Even after her death in 1944, acknowledgement of her work was further delayed by her desire to keep her artwork hidden. Her will requested they be kept away from the public eye for 20 years upon her death, claiming the world wasn’t yet capable of understanding them. When that time was up, her family had trouble finding a venue that would show them, until 1986, when the Los Angeles Museum of Art included her work in their exhibit “The Spiritual in Art: Abstract Painting, 1890-1985.”
It took 42 years for Kilnt’s work to be appreciated in person, but she maintains a following of skeptics that push against crowning her the mother of abstraction. Although Klint and Kandinsky share a similar spiritual connection to art, her spiritual outlook has tainted her reputation in the art world.
Klint said spiritual forces were directing her hand, as if a conduit for higher powers, and it was this spiritualistic outlook that prevented her inclusion in the Museum of Modern Art exhibition, “Inventing Abstraction 1910-1925,” which ran from 2012–2013, despite her pieces being clear abstract paintings.
The exhibit’s curator, Masha Chlenova, told Artsy that inclusion in the exhibit required the artist to “formulate their practice as a conscious rejection of any reference to the outside world.” Klint’s claim of mystical intervention invalidated her work, but others argue that her approach and spiritual perception shouldn’t shut her out.
Los Angeles curator Maurice Tuchman told The New York Times, “‘Spiritual’ is still a very dirty word in the art world.” It’s a misunderstood and intolerable concept that requires time to overcome, yet Klint’s spiritual journey isn’t that far off from Kandinsky’s or his theories of the abstract in “Concerning the Spiritual in Art.”
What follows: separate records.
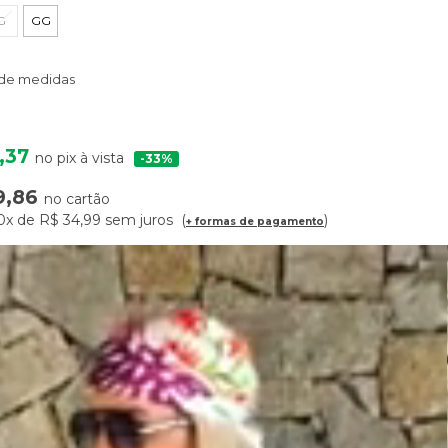
G
GG
 de medidas
,37
no pix à vista
33%
9,86
no cartão
0x
de
R$ 34,99
sem juros
+ formas de pagamento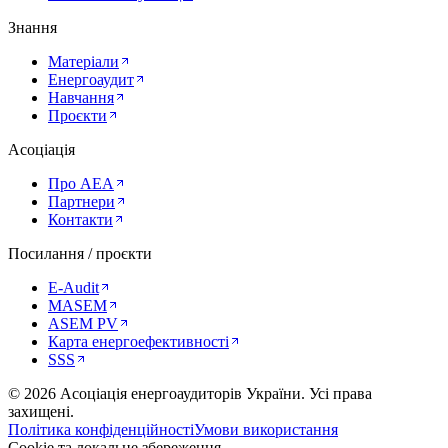
Знання
Матеріали
Енергоаудит
Навчання
Проєкти
Асоціація
Про AEA
Партнери
Контакти
Посилання / проєкти
E-Audit
MASEM
ASEM PV
Карта енергоефективності
SSS
©
2026
Асоціація енергоаудиторів України
.
Усі права
захищені.
Політика конфіденційності
Умови використання
Cookie та локальне збереження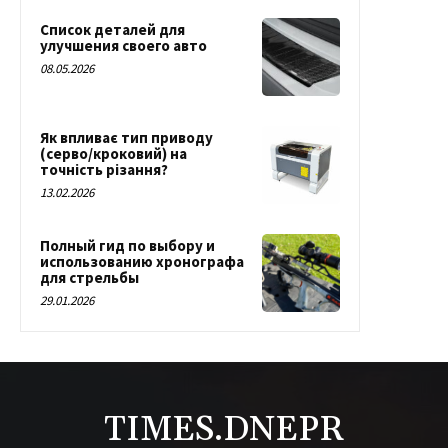
Список деталей для
улучшения своего авто
08.05.2026
Як впливає тип приводу
(серво/кроковий) на
точність різання?
13.02.2026
Полный гид по выбору и
использованию хронографа
для стрельбы
29.01.2026
TIMES.DNEPR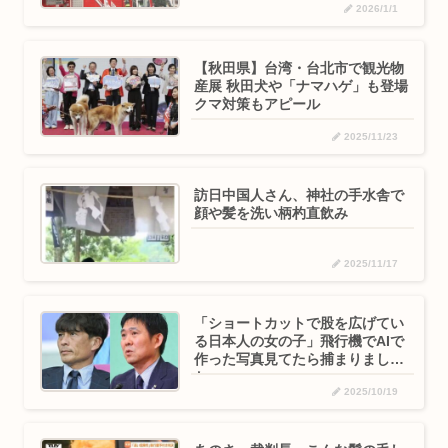
2026/1/1
【秋田県】台湾・台北市で観光物
産展 秋田犬や「ナマハゲ」も登場
クマ対策もアピール
2025/11/23
訪日中国人さん、神社の手水舎で
顔や髪を洗い柄杓直飲み
2025/11/17
「ショートカットで股を広げてい
る日本人の女の子」飛行機でAIで
作った写真見てたら捕まりまし
た。
2025/10/19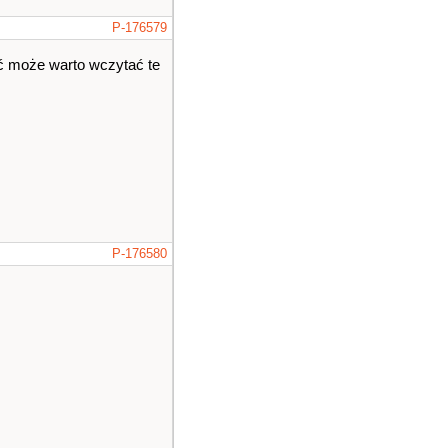
P-176579
yć może warto wczytać te
P-176580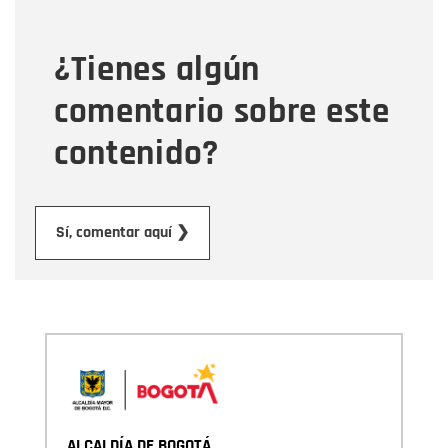
¿Tienes algún
Mensaje
comentario sobre este
contenido?
Enviar
Sí, comentar aquí ❯
ALCALDÍA DE BOGOTÁ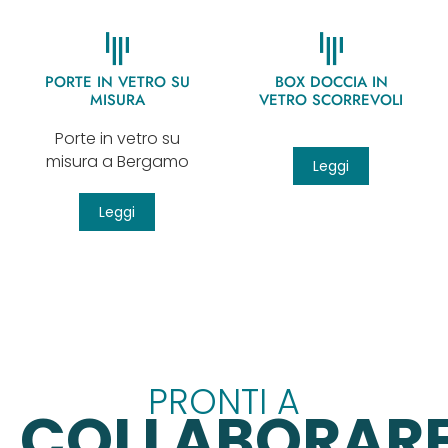
PORTE IN VETRO SU
BOX DOCCIA IN
MISURA
VETRO SCORREVOLI
Porte in vetro su
misura a Bergamo
Leggi
Leggi
PRONTI A
COLLABORAR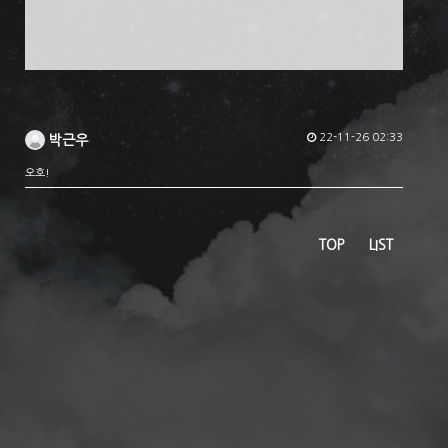
22-11-26 02:33
박근우
오호!
TOP
LIST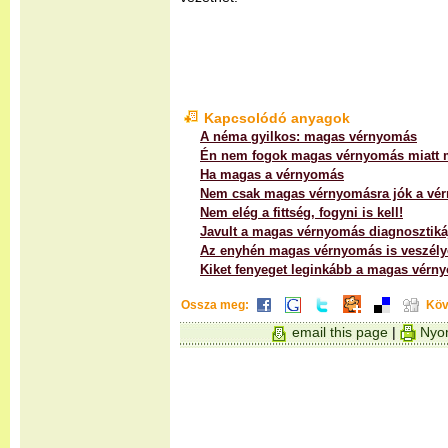
Kapcsolódó anyagok
A néma gyilkos: magas vérnyomás
Én nem fogok magas vérnyomás miatt 
Ha magas a vérnyomás
Nem csak magas vérnyomásra jók a vé
Nem elég a fittség, fogyni is kell!
Javult a magas vérnyomás diagnosztikáj
Az enyhén magas vérnyomás is veszély
Kiket fenyeget leginkább a magas vérn
Ossza meg:
Köv
email this page
|
Nyom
Kandinsky makes a clear distinction between the external and internal, associating religion, science and morality with crutches. To Kandinsky, these things have no connection to the soul or one’s spiritual awakening, and once pulled out from under man will prompt him to let go of the external and look inward. He emphasizes the importance of man turning his attention within himself, to the internal truth. “Literature, music and art are the first and most sensitive spheres in which this spiritual revolution makes itself felt,” he said.
Although Kandinsky didn’t associate his idea of spiritualism with another realm or acted as a spiritual channel between the natural and supernatural, like Klint, he understood the power and necessity of spiritualism. They both believed that something detached from the materialist world was involved in creating abstractionism, and as Kandinsky explains in his book, one of the mystical elements of creating art is a call inside every artist, yearning for expression.
Klint expressed this yearning and inner power in one of her journals. “The pictures were painted directly through me, without any preliminary drawings, and with great force,” she wrote. “I had no idea what the paintings were supposed to depict; nevertheless, I worked swiftly and surely, without changing a single brush stroke.”
The artist’s deep spiritual connection and inner visions, which can be argued as her internal truth, inspired revolutionary works that many perceive as a visionary journey of faith but are undoubtedly abstract.
Although Kandinsky was also inspired by religious and spiritual philosophies, what sets these artists apart and why some circles refuse to embrace Klint into the fold of abstractionism was her involvement in an occult.
Despite the controversy, the Guggenheim Museum recognizes Klint’s work as a detachment from the physical world or any form of representation. According to the museum, “It was years before Vasily Kandinsky, Kazimir Malevich, Piet Mondrian, and others would take similar strides to rid their own artwork of representational content.”